United States President Donald Trump has written to several allies to increase its defence expenditure as NATO partners while threatening to reduce the US military's presence in Europe if they fail to do so.
Trump wrote letters to allies including Norway, Germany, Belgium, and Canada, according to CNN.
The letters were in line with Trump's NATO criticisms, especially those aimed at the defence expenditure of US' allies.
In the letter to Norwegian Prime Minister, Erna Solberg, Trump wrote, "Norway is the 'eyes and ears' of the northern flank" of NATO yet "remains the only NATO Ally sharing a border with Russia that lacks a credible plan to spend 2 percent of its domestic product on defence."
However, a statement from Norway's Defense Minister Frank Bakke-Jensen defended the country's military commitments.
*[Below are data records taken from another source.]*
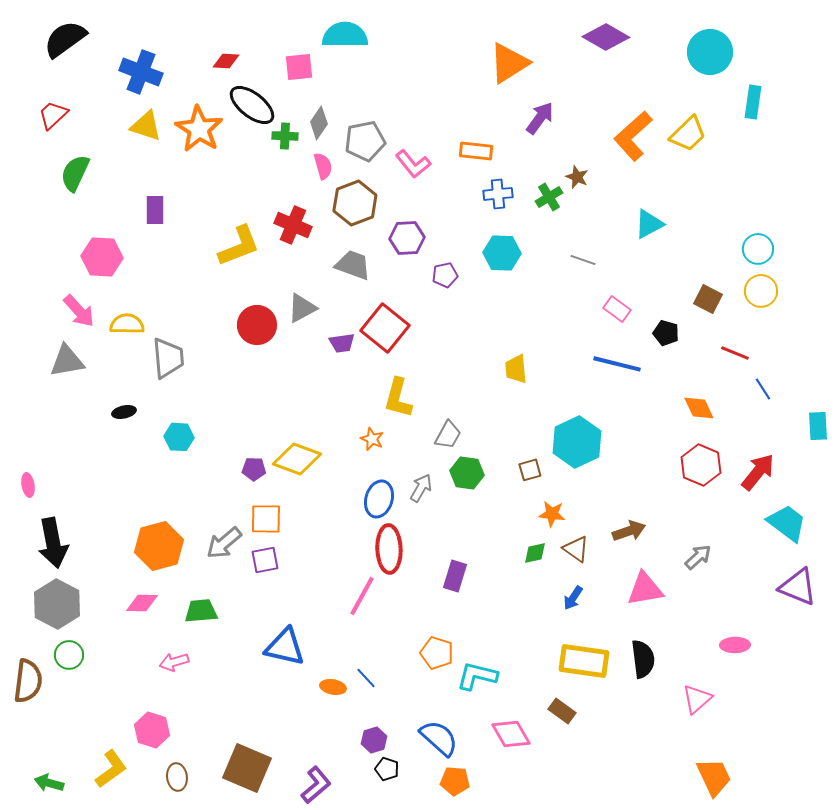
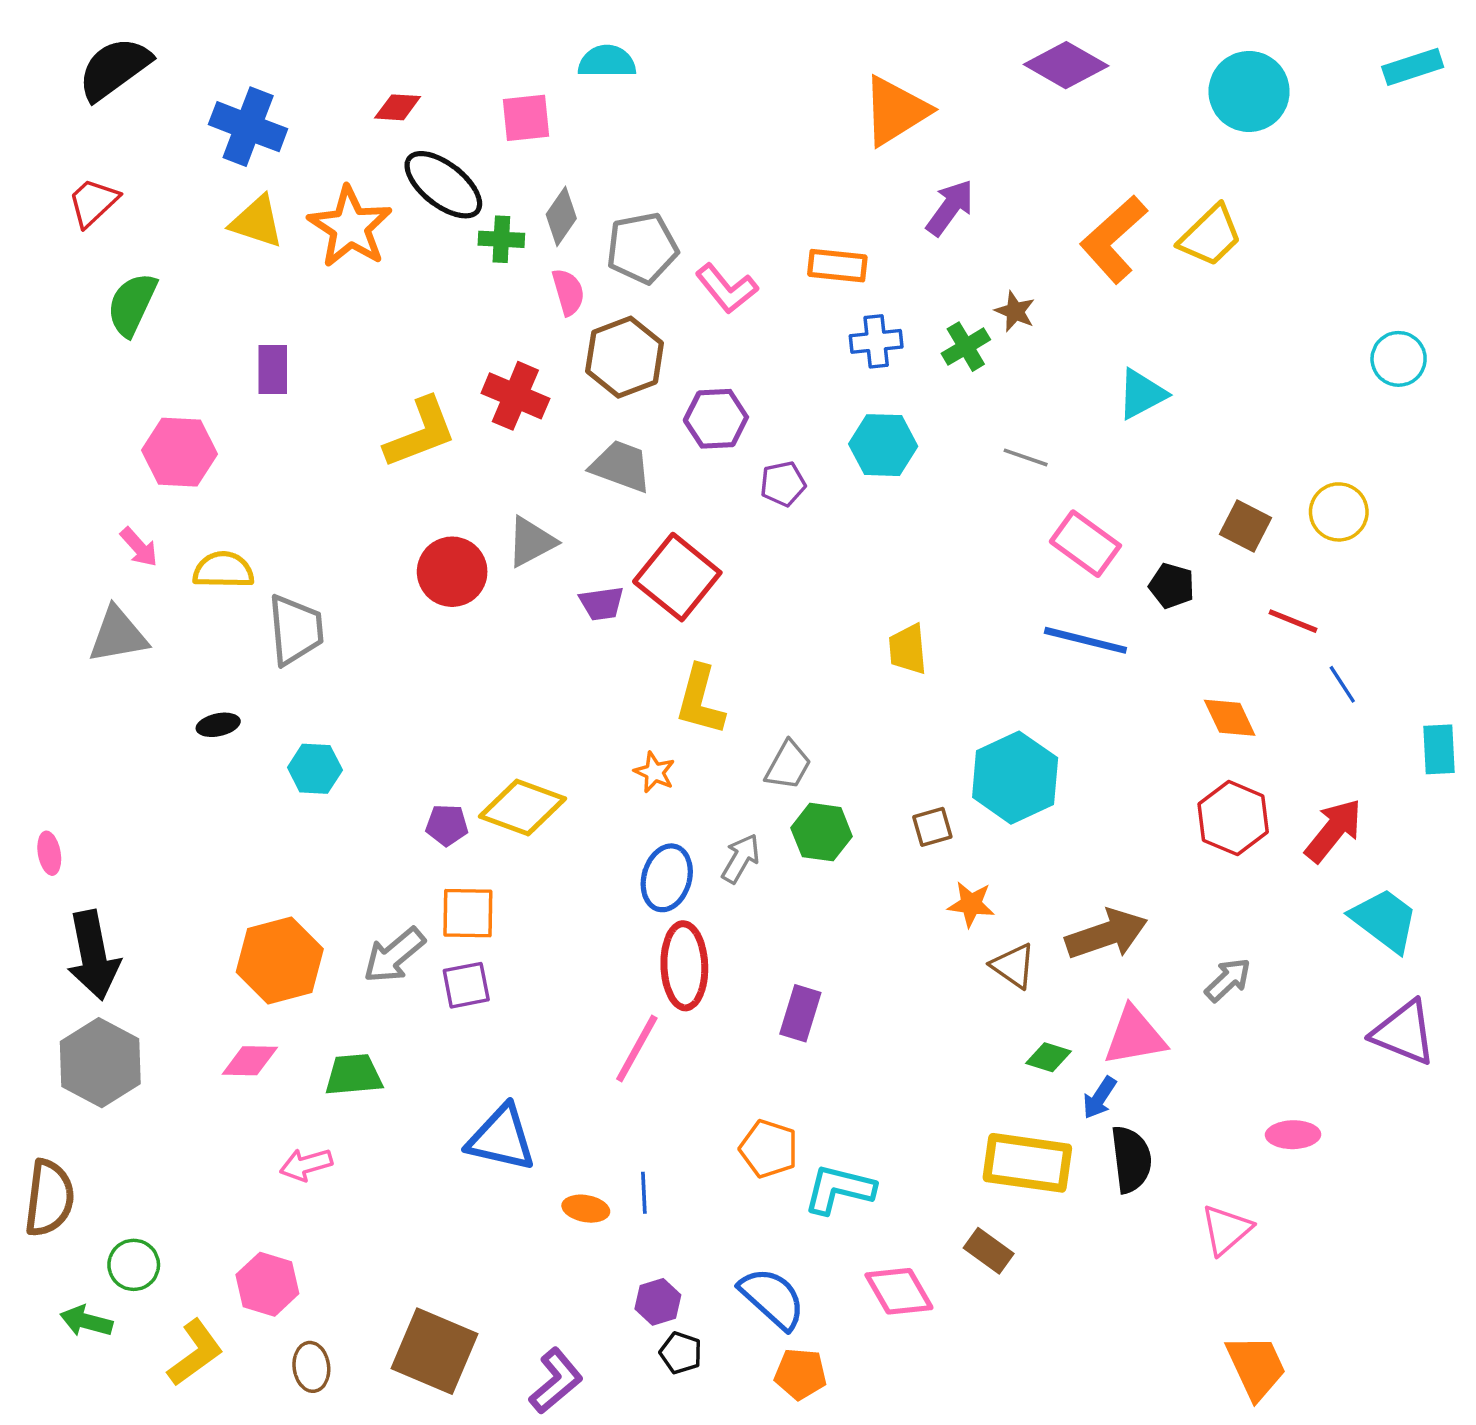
cyan semicircle: (345, 35) -> (607, 62), size x0.7
cyan rectangle: (753, 102) -> (1413, 67), moved, turned 64
cyan circle: (758, 249) -> (1399, 359), moved
pink rectangle: (617, 309) -> (1085, 544), size x1.4
pink arrow: (79, 311) -> (139, 547), size x0.7
brown arrow: (629, 531) -> (1107, 934), size x1.4
green diamond: (535, 553) -> (1048, 1057), moved, turned 30
blue arrow: (573, 598) -> (1099, 1098), moved
green circle: (69, 655) -> (134, 1265), moved
blue line: (366, 678) -> (644, 1193), turned 40
green arrow: (49, 783) -> (86, 1321), moved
"Our investment share is currently at 27 percent, well above the NATO target. This has allowed for investments in important capabilities, such as the F-35 combat aircraft, P-8 maritime surveillance aircraft, and submarines in order to increase Allied and Norwegian security," read the statement.
"The government has recently decided that a premise for the next long-term plan will be to further increase Norway's defence spending towards the 2 percent goal. Burden-sharing will be a key issue at the NATO Summit in July, and Norway looks forward to continued discussions on this issue," it added.
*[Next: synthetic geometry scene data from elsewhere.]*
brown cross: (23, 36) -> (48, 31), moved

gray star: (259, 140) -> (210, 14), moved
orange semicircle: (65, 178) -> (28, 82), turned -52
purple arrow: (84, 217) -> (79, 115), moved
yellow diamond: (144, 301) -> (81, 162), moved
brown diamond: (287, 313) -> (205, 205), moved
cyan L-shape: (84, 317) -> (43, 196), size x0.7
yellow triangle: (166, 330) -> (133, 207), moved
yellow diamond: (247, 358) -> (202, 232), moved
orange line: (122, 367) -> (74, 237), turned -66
In the 2014 summit in Wales, NATO members had pledged to commit 2 percent of their Gross Domestic Product for defence, with Trump repeatedly having deplored their failure to do so.
Trump, however, is not the first US President to have raised questions on allies' defence expenditure. Predecessors Barack Obama and George W. Bush also demanded their NATO allies to increase military spending.
The defence secretary under both Obama and Bush, Robert Gates, had, in 2011, warned that the US may 'lose interest in NATO' if they didn't see a bump in the budget for their militaries.
Tensions between Trump and Europe have been flaring ahead of this month's NATO summit in Brussels after the US president levied trade tariffs on the EU.
Trump also recently launched a scathing attack on the EU for its imposition of tariffs, saying that the "European Union is as bad as China" in its trade policies.